Large banks, defined as those with $ 10 billion or more in assets, processed slightly more loans per institution than fintechs, but they typically have thousands of employees to help manage the load. In terms of efficiency per employee and the ability to manage small loans, fintechs are hard to beat.
“We know in Colorado that 6,812 loans totaling $ 664.4 million have been approved through Jan. 24, but we don’t have other breakdowns for each state by type of lender, etc.,” Frances said. Padilla, director of the SBA’s Colorado district office. , in an email.
Lending platforms are distinguished by their technology and their ability to welcome new customers, regardless of their size. Lendio has 150 software developers who have worked tirelessly to retool the portal to work with the new SBA lending platform, Airy said. As the rules of the SBA evolve, they are able to adapt quickly.
Last year, a problem for PPP borrowers rejected or bypassed by their banks came to trying to establish a new financial relationship, which required complying with Know Your Customer laws. Lending platforms are better equipped to quickly verify identities, making it easier for them to work with new customers.
But most borrowers should be repeat customers. Airy expects about 85% of loans to be “second draws” from borrowers who received PPP money last year, with 15% representing new loans. To qualify for a second draw, a business must have suffered a loss of revenue of 25% or more in the past year due to the pandemic, complicating the underwriting process and blocking some borrowers.
Francis expects aggregate demand for PPP loans to be lower than last year. The SBA capped the amount that can be borrowed at $ 2 million, down from $ 10 million last year. And while it expanded the list of people who can borrow, such as chambers of commerce and trade associations, businesses don’t face the same uncertainty as they did in April, when it was not clear how much things could go wrong.
On the plus side, the SBA has also made the program more flexible. Borrowers only have to spend 60% of the loan proceeds on salary expenses to receive a rebate, not 75%. And they have the option of expanding that spending over 24 weeks, rather than the eight weeks required when the program is first deployed.
For Hannah, the money can’t come soon enough. Earlier this month, he had to fire one of his three mechanics after PPP funding was delayed by wrangling in Congress late last year.

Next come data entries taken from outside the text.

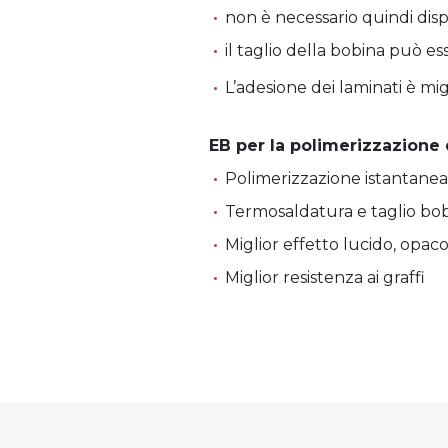
non è necessario quindi disp
il taglio della bobina può e
L’adesione dei laminati è mi
EB per la polimerizzazione 
Polimerizzazione istantane
Termosaldatura e taglio bo
Miglior effetto lucido, opac
Miglior resistenza ai graffi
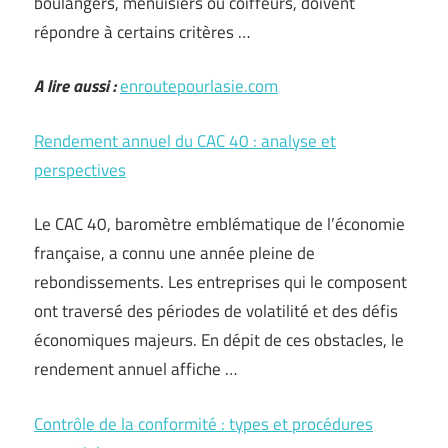
boulangers, menuisiers ou coiffeurs, doivent
répondre à certains critères …
A lire aussi :
enroutepourlasie.com
Rendement annuel du CAC 40 : analyse et
perspectives
Le CAC 40, baromètre emblématique de l’économie
française, a connu une année pleine de
rebondissements. Les entreprises qui le composent
ont traversé des périodes de volatilité et des défis
économiques majeurs. En dépit de ces obstacles, le
rendement annuel affiche …
Contrôle de la conformité : types et procédures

While auto repair shops haven’t faced red-level restrictions like restaurants and bars, people drive less and need fewer repairs. Those in need of service chose to stay home and play it safe. Hannah said before the pandemic her workshop would typically work on a few hundred cars a month. Lately, the volume is approaching 70 per month, and her store grossed $ 250,000 less last year than in 2019.
“Time will tell when we can get our funds. If we can get them in two or three weeks, that will get us through it, ”he said.